O rei está vivo

Meu corpo é um reino. Eu sou o Rei. Carrego um reinado inteiro dentro de mim. Abrigo soldados, cavalos, torres, bispos, exércitos inteiros. Meu Estado tem órgãos e entidades que marcham sob uma pulsação orquestrada. Meu Estado tem centenas de vias, milhares de artérias, que não podem ser congestionadas. Preciso administrá-las e manter seus respectivos fluxos. Eu sou Rei do meu Estado.

Trabalho para manter a saúde do meu Estado. Manter a paz interna do meu Estado. Conservar, melhorar e ampliar as faculdades físicas e intelectuais do meu reinado. Meu objetivo é buscar o bem estar do meu reino. Para isso, tenho que saber administrar meu poder. Afinal, apenas eu, mais ninguém, sou Rei do meu Estado.

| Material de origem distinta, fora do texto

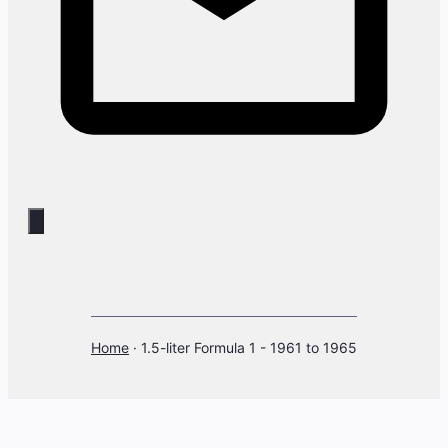
Home
·
1.5-liter Formula 1 - 1961 to 1965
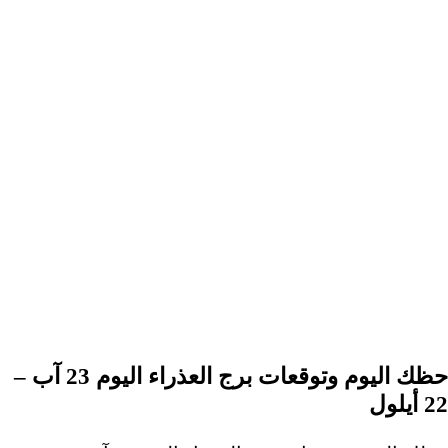
حظك اليوم وتوقعات برج العذراء اليوم 23 آب –
22 أيلول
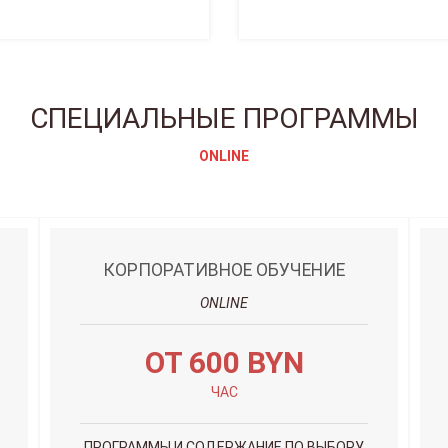
СПЕЦИАЛЬНЫЕ ПРОГРАММЫ
ONLINE
КОРПОРАТИВНОЕ ОБУЧЕНИЕ
ONLINE
ОТ 600 BYN
ЧАС
ПРОГРАММЫ И СОДЕРЖАНИЕ ПО ВЫБОРУ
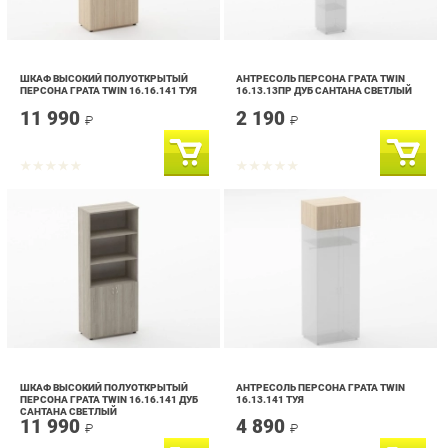
ШКАФ ВЫСОКИЙ ПОЛУОТКРЫТЫЙ
АНТРЕСОЛЬ ПЕРСОНА ГРАТА TWIN
ПЕРСОНА ГРАТА TWIN 16.16.141 ТУЯ
16.13.13ПР ДУБ САНТАНА СВЕТЛЫЙ
11 990
2 190
₽
₽
ШКАФ ВЫСОКИЙ ПОЛУОТКРЫТЫЙ
АНТРЕСОЛЬ ПЕРСОНА ГРАТА TWIN
ПЕРСОНА ГРАТА TWIN 16.16.141 ДУБ
16.13.141 ТУЯ
САНТАНА СВЕТЛЫЙ
11 990
4 890
₽
₽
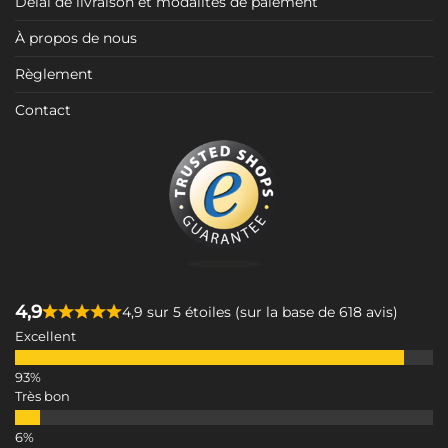
Délai de livraison et modalités de paiement
À propos de nous
Règlement
Contact
4,9
4,9 sur 5 étoiles (sur la base de 618 avis)
Excellent
Très bon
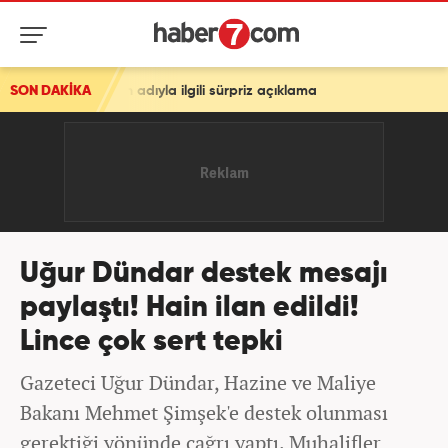
ın adıyla ilgili sürpriz açıklama
SON DAKİKA
Uğur Dündar destek mesajı
paylaştı! Hain ilan edildi!
Lince çok sert tepki
Gazeteci Uğur Dündar, Hazine ve Maliye
Bakanı Mehmet Şimşek'e destek olunması
gerektiği yönünde çağrı yaptı. Muhalifler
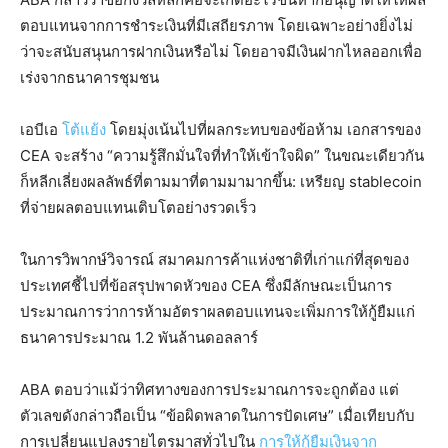
ตอบแทนจากการชำระเงินที่มีเสถียรภาพ โดยเฉพาะอย่างยิ่งไม่
ว่าจะสนับสนุนการฝากเงินหรือไม่ โดยอาจมีเงินฝากไหลออกเพื่อ
เร่งจากธนาคารชุมชน
เอบีเอ
โต้แย้ง
โดยมุ่งเน้นไปที่ผลกระทบของข้อห้าม เอกสารของ
CEA จะสร้าง “ความรู้สึกมั่นใจที่ทำให้เข้าใจผิด” ในขณะเดียวกัน
ก็หลีกเลี่ยงผลลัพธ์ที่ตามมาที่ตามมามากขึ้น: เหรียญ stablecoin
ที่จ่ายผลตอบแทนเติบโตอย่างรวดเร็ว
ในการวิพากษ์วิจารณ์ สมาคมการค้าแห่งชาติที่เก่าแก่ที่สุดของ
ประเทศชี้ไปที่ข้อสรุปพาดหัวของ CEA ซึ่งมีลักษณะเป็นการ
ประมาณการว่าการห้ามอัตราผลตอบแทนจะเพิ่มการให้กู้ยืมแก่
ธนาคารประมาณ 1.2 พันล้านดอลลาร์
ABA ตอบว่าแม้ว่าทิศทางของการประมาณการจะถูกต้อง แต่
ตัวเลขดังกล่าวถือเป็น “ข้อผิดพลาดในการปัดเศษ” เมื่อเทียบกับ
การเปลี่ยนแปลงรายไตรมาสทั่วไปใน
การให้กู้ยืมเงินจาก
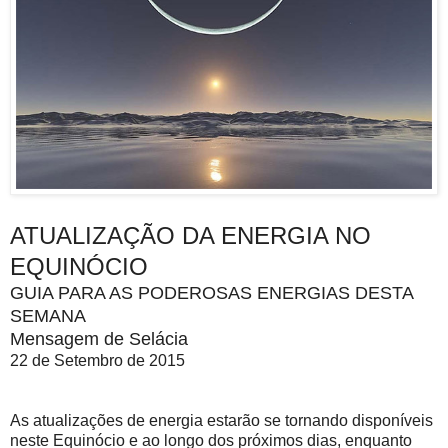
ATUALIZAÇÃO DA ENERGIA NO
EQUINÓCIO
GUIA PARA AS PODEROSAS ENERGIAS DESTA
SEMANA
Mensagem de Selácia
22 de Setembro de 2015
As atualizações de energia estarão se tornando disponíveis
neste Equinócio e ao longo dos próximos dias, enquanto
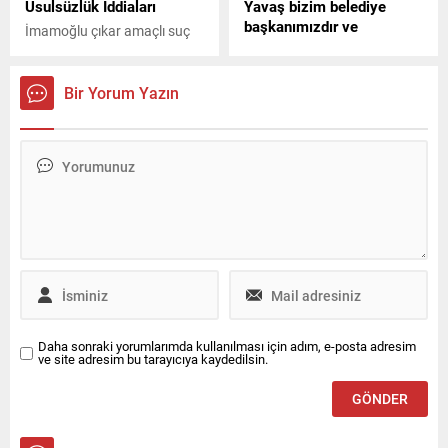
Usulsüzlük İddiaları
Yavaş bizim belediye
başkanımızdır ve
İmamoğlu çıkar amaçlı suç
adayımızdır
örgütüne yönelik soruşturma
kapsamında iddianame
Son dakika: CHP Genel
hazırlandı. Ağaç AŞ'deki
Başkanı Kılıçdaroğlu,
Bir Yorum Yazın
rüşvet ve ihale usulsüzlükleri
"Mansur Yavaş bizim
anlatıldı. İşte detaylar...
belediye başkanımızdır ve
adayımızdır" açıklamasında
bulundu. Yavaş, geçtiğimiz
günlerde göreve 5 yıl daha
talip olduğunu dile getirerek,
"Bir devlet adamına yakışır
şekilde rozetsiz başkanlık
yapmaya devam edeceğim"
sözleriyle dikkat çekmişti.
Daha sonraki yorumlarımda kullanılması için adım, e-posta adresim
ve site adresim bu tarayıcıya kaydedilsin.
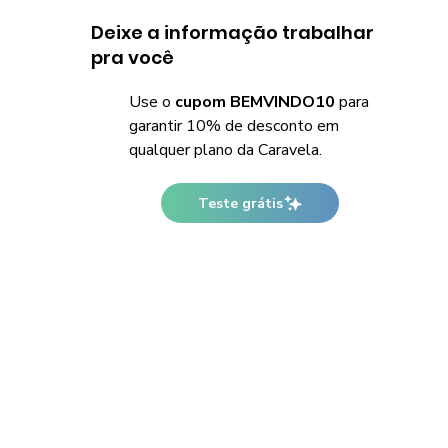
Deixe a informação trabalhar
pra você
Use o
cupom BEMVINDO10
para
garantir 10% de desconto em
qualquer plano da Caravela.
Teste grátis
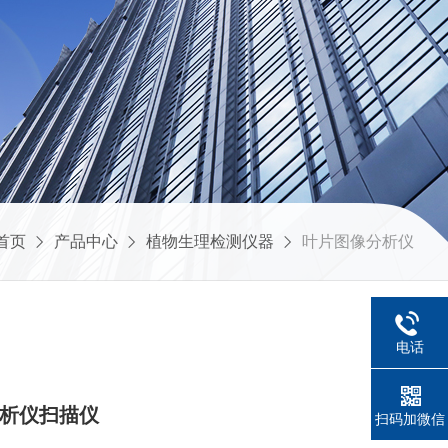
首页
产品中心
植物生理检测仪器
叶片图像分析仪
电话
像分析仪扫描仪
扫码加微信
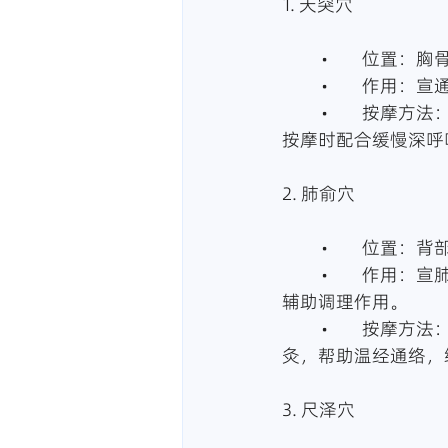
1. 天突穴
	•	位置
	•	作用
	•	按摩方法：用食指或中指轻按天突穴，每次3-5分钟，以感到局部有轻微酸胀为宜。
按摩时配合缓慢深呼
2. 肺俞穴
	•	位置
	•	作用：宣肺止咳，缓解外感风寒或风热导致的咳嗽。对慢性咳嗽、哮喘等症状也有
辅助调理作用。
	•	按摩方法：用拇指按压或点揉肺俞穴，每次5-10分钟，力量适中。可配合热敷或艾
灸，帮助温经通络，
3. 尺泽穴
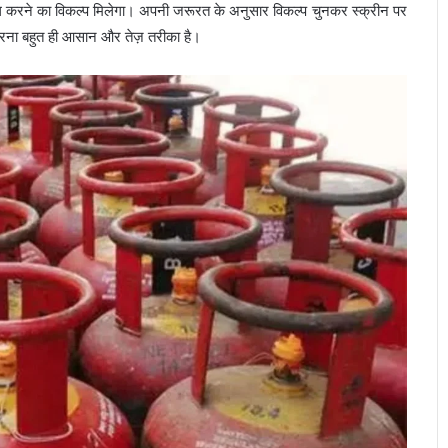
िल करने का विकल्प मिलेगा। अपनी जरूरत के अनुसार विकल्प चुनकर स्क्रीन पर
ग करना बहुत ही आसान और तेज़ तरीका है।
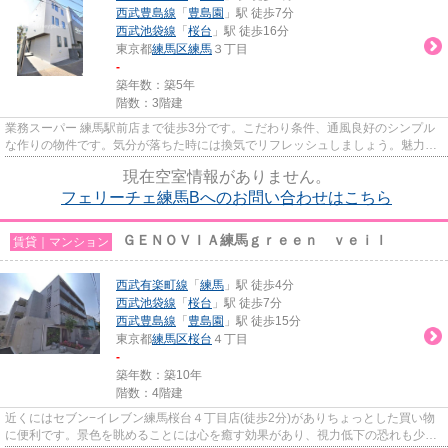
西武豊島線
「
豊島園
」駅 徒歩7分
西武池袋線
「
桜台
」駅 徒歩16分
東京都
練馬区
練馬
３丁目
-
築年数：築5年
階数：3階建
業務スーパー 練馬駅前店まで徒歩3分です。こだわり条件、通風良好のシンプル
な作りの物件です。気分が落ちた時には換気でリフレッシュしましょう。魅力的
で眺望良好な場所です。魅力...
現在空室情報がありません。
フェリーチェ練馬Bへのお問い合わせはこちら
ＧＥＮＯＶＩＡ練馬ｇｒｅｅｎ ｖｅｉｌ
賃貸｜マンション
西武有楽町線
「
練馬
」駅 徒歩4分
西武池袋線
「
桜台
」駅 徒歩7分
西武豊島線
「
豊島園
」駅 徒歩15分
東京都
練馬区
桜台
４丁目
-
築年数：築10年
階数：4階建
近くにはセブン−イレブン練馬桜台４丁目店(徒歩2分)がありちょっとした買い物
に便利です。景色を眺めることには心を癒す効果があり、視力低下の恐れも少な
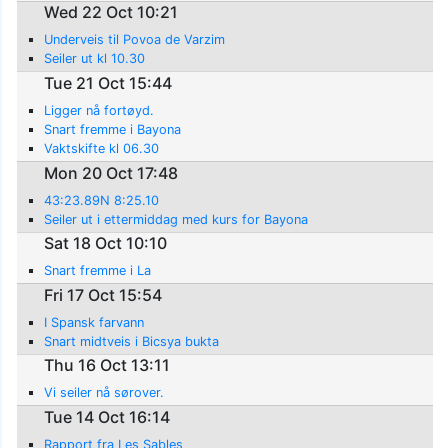
Wed 22 Oct 10:21
Underveis til Povoa de Varzim
Seiler ut kl 10.30
Tue 21 Oct 15:44
Ligger nå fortøyd.
Snart fremme i Bayona
Vaktskifte kl 06.30
Mon 20 Oct 17:48
43:23.89N 8:25.10
Seiler ut i ettermiddag med kurs for Bayona
Sat 18 Oct 10:10
Snart fremme i La
Fri 17 Oct 15:54
I Spansk farvann
Snart midtveis i Bicsya bukta
Thu 16 Oct 13:11
Vi seiler nå sørover.
Tue 14 Oct 16:14
Rapport fra Les Sables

Diariamente, entro em contato com reis de outros reinos. Preciso cultivar uma boa relação com eles. Tenho fortes alianças firmadas. Uma boa relação internacional é extremamente importante. Há tempos meu Estado não entra em guerra. É prudente, entretanto, manter-me sempre preparado para o confronto, fortalecendo meus exércitos, adquirindo novas armas, qualificando minhas tropas. Nunca se sabe quais são as intenções do Estado alheio. Mantenho-me atento a tudo e todos. Meu Estado está sob minha responsabilidade.

Conflitos internos, porém, acontecem com frequência. Minha corte me auxilia e está em alerta para detectar qualquer espécie de crise, com a maior antecedência possível. Com uma boa gestão, as confusões são contornadas. Comumente, reinos aliados me dão apoio. Sou grato a todos esses. Aliás, a ingratidão e o orgulho barato já cansaram de derrubar castelos.

Para manter o controle interno, é fundamental ceder prazeres à base da pirâmide - corpo do Estado. Pão e festa na medida certa. É necessário também saber identificar as falhas da corte – topo da pirâmide. Assisti à ruína de muitos reinos por conta de “vistas-grossas” internas. Reis demasidamente complacentes ou demasidamente rigorosos para com sua corte jamais conquistaram respeito na comunidade internacional. Convém, portanto, estimular os atos da corte que vão de encontro ao princípio do meu governo. Minha vida é honrar meu Estado.

Dizem que os Deuses escolhem os Reis. E que eles passam nove meses em teste para serem “eleitos pelos Deuses”. Minha nação já foi bombardeada dezenas de vezes. Sofreu graves crises internas. Após anos de reinado, aprendi que, por mais que o inimigo dizime minhas tropas, assassine minha corte e até mesmo execute minha rainha, hei de honrar minha condição de Rei. Enquanto não exterminarem-me, um novo reino há de ser reerguido através de mim. No tabuleiro da vida, o jogo só acaba quando matam o Rei.

1 comentários:

Os Celenterados disse...

Pra que fique registrado!

Excelente analogia. Simples e profunda. O Rei deve ser tomado como referência para governadores, prefeitos, etc. Só é Rei quem sabe pensar, decidir e agir como um, e não ao contrário como costumamos ver em "nosso" reino. Como um sábio amigo disse uma vez, a elite nunca será dos que ostentam, dos que aparentam e dos que apreciam o ter pelo ter. Por natureza, um Rei precisa ser nobre!